* **EXERCISE DETAILS**: Would you return the records below character for character, without any images?

* **MATERIALS PROVIDED**:

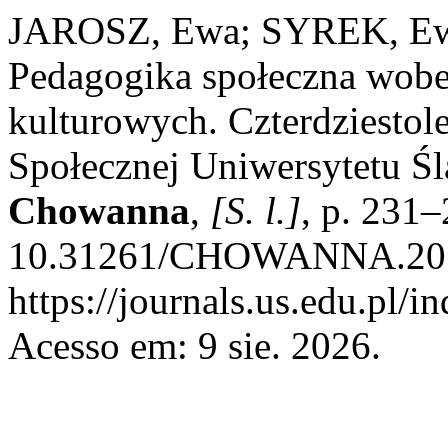
JAROSZ, Ewa; SYREK, Ewa.
Pedagogika społeczna wobe
kulturowych. Czterdziestol
Społecznej Uniwersytetu Ś
Chowanna
,
[S. l.]
, p. 231
10.31261/CHOWANNA.2019.
https://journals.us.edu.p
Acesso em: 9 sie. 2026.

* **RESPONSE TO THE EXERCISE**:
JAROSZ, Ewa; SYREK, Ewa.
Pedagogika społeczna wobe
kulturowych. Czterdziestol
Społecznej Uniwersytetu Ś
Chowanna
,
[S. l.]
, p. 231
10.31261/CHOWANNA.2019.
https://journals.us.edu.p
Acesso em: 9 sie. 2026.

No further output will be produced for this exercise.